The young wiry woman who was with Jordan was holding his hand and leading him into the phosphorescent glow of the lagoon, while the other women huddled together on one side of the deck, whispering to each other, touching each other on the wrist, the shoulder, like schoolgirls, but without the mirth, without even much energy, exuding, if anything, a certain low-key collective nervousness, which I credited to their general discomfort at being in our company, let alone our intimate company. Jordan and his companion walked through the lagoon until they were waist-high in the weird blue water. It would have been nice if the water could have healed him. A cool breeze was blowing. I hugged myself to get warm. Jordan’s girl seemed eastern European, Romanian maybe, or Spanish; she might even have been a Gypsy. She had long, finely articulated arms and wore a dozen or so thin silver bracelets on each wrist; her emerald hair was gathered in back by a maroon scrunchy. Despite her thinness, she moved with a stolid determination, swaying from side to side, as if she learned to walk in a bog.
A few men, not with our group, stood together in the middle of the lagoon. One of them, tan, with a ponytail, and a body that seemed to have gone to fat only recently, had a tattoo of the Virgin of Guadalupe on his back, the long curling dark hairs of which grew through the Virgin’s extended hands, her lips, and her eyes. He was watching the girl with Jordan, and his jaw was working back and forth.

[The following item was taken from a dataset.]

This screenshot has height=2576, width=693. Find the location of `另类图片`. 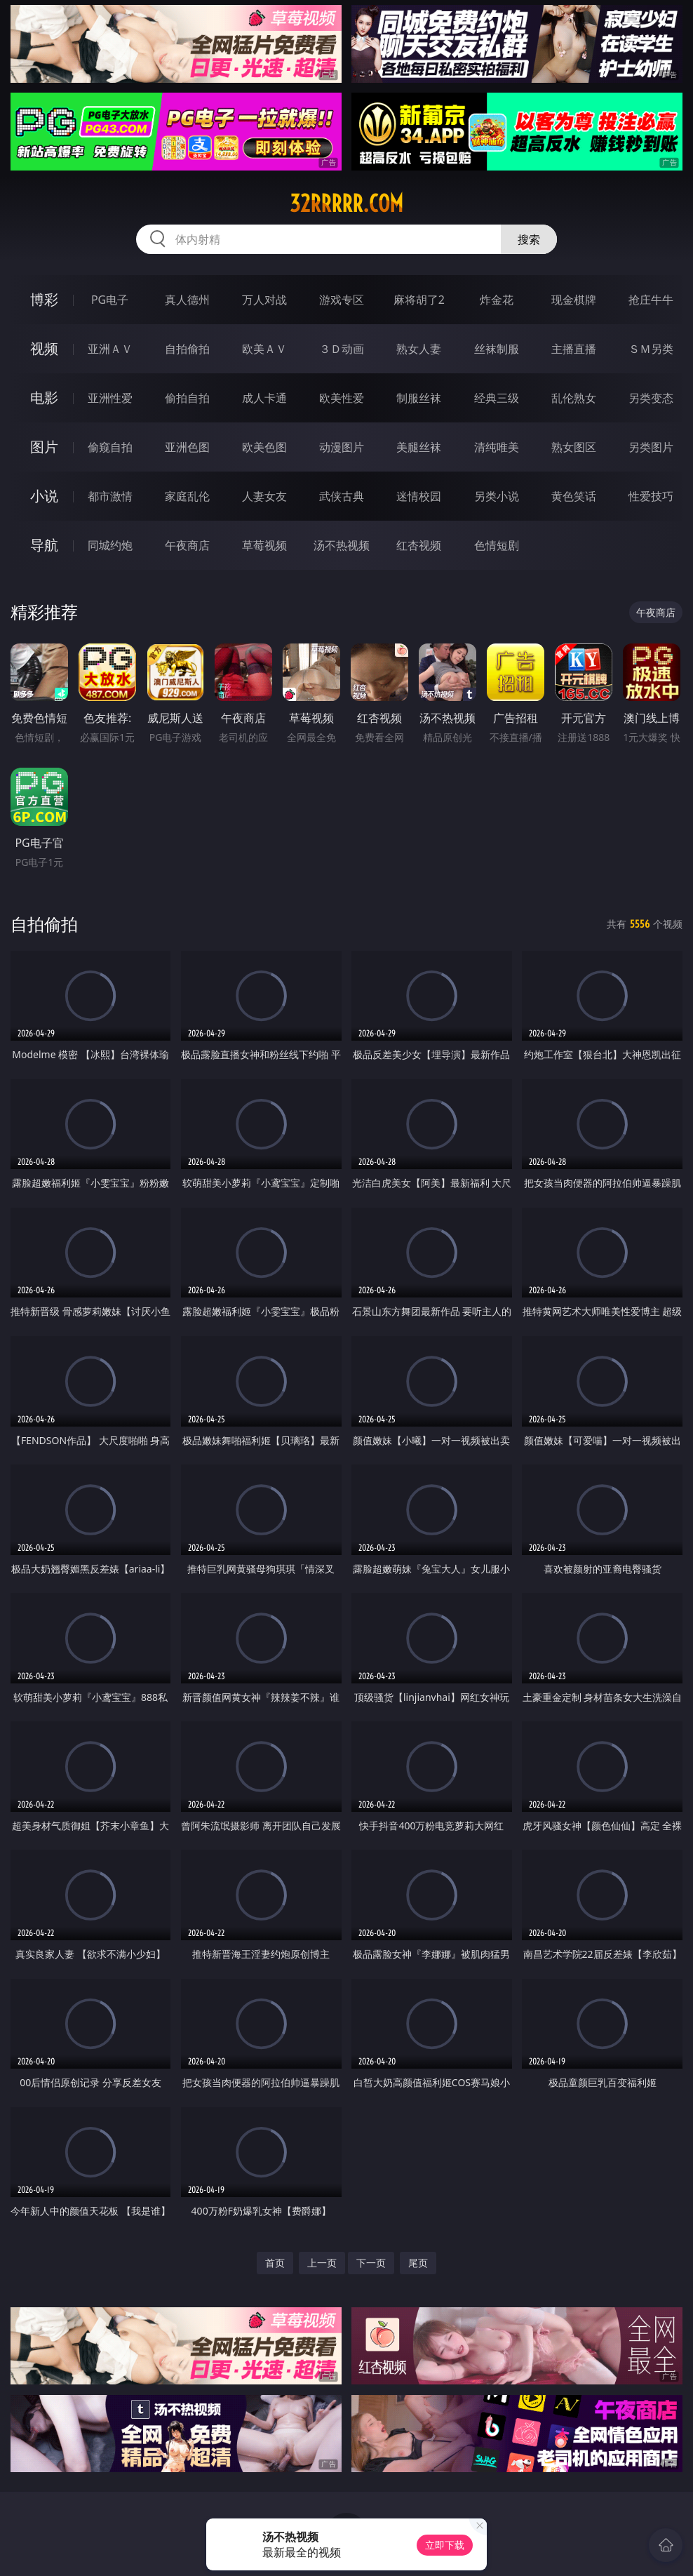

另类图片 is located at coordinates (650, 447).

He was clearly furious about something. One of his friends put a steadying hand on him, and he shook it off impatiently. His friends stepped back a little and nodded sympathetically. One was a heavyset guy with a shaved head who looked like the world’s most enormous baby, with a nose like a knuckle and dark little eyes the size of watermelon seeds; then there was a young guy with a long face, who wore an Egyptian ankh and a heavy turquoise and silver bracelet; and the third was a middle-aged man with a Brutus haircut, implacable blue eyes, and a starburst of milky white scars on his shoulder. The four of them walked away from us, going deeper into the water, joining the other men who were trudging as if in a trance toward the spout of smoke coming off the back end of the lagoon.